Work order
Within the data below, find the string "боль" and return each line where it occurs.

◆ ◆ ◆ ◆ ◆

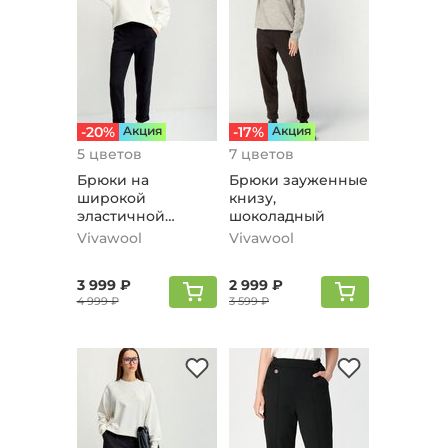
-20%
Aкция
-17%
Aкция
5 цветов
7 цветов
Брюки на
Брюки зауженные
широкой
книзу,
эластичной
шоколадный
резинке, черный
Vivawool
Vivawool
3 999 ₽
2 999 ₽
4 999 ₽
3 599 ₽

◆ ◆ ◆ ◆ ◆

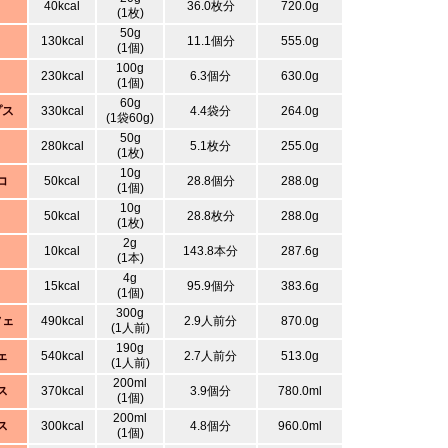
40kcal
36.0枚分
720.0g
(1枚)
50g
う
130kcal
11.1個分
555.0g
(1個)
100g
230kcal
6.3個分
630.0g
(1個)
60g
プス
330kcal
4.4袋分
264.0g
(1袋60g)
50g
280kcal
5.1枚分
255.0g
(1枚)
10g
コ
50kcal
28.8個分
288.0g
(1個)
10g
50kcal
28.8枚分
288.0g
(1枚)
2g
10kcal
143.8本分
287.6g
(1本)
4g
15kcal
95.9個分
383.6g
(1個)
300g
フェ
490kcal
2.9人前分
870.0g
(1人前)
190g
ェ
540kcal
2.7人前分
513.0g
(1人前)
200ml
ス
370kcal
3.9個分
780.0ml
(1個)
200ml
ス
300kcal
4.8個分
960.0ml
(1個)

◆ ◆ ◆ ◆ ◆

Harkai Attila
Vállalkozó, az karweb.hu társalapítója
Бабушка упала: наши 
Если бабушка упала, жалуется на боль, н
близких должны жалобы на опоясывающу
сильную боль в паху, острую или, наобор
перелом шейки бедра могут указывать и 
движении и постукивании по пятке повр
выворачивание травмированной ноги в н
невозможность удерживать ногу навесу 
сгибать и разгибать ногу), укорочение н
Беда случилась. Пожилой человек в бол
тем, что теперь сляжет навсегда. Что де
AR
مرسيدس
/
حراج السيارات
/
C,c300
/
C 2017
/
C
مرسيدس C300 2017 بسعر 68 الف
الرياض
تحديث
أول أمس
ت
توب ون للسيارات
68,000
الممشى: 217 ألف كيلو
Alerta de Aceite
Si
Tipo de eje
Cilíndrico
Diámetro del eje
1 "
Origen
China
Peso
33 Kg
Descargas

◆ ◆ ◆ ◆ ◆

Exercise solution
Если бабушка упала, жалуется на боль, н
сильную боль в паху, острую или, наобор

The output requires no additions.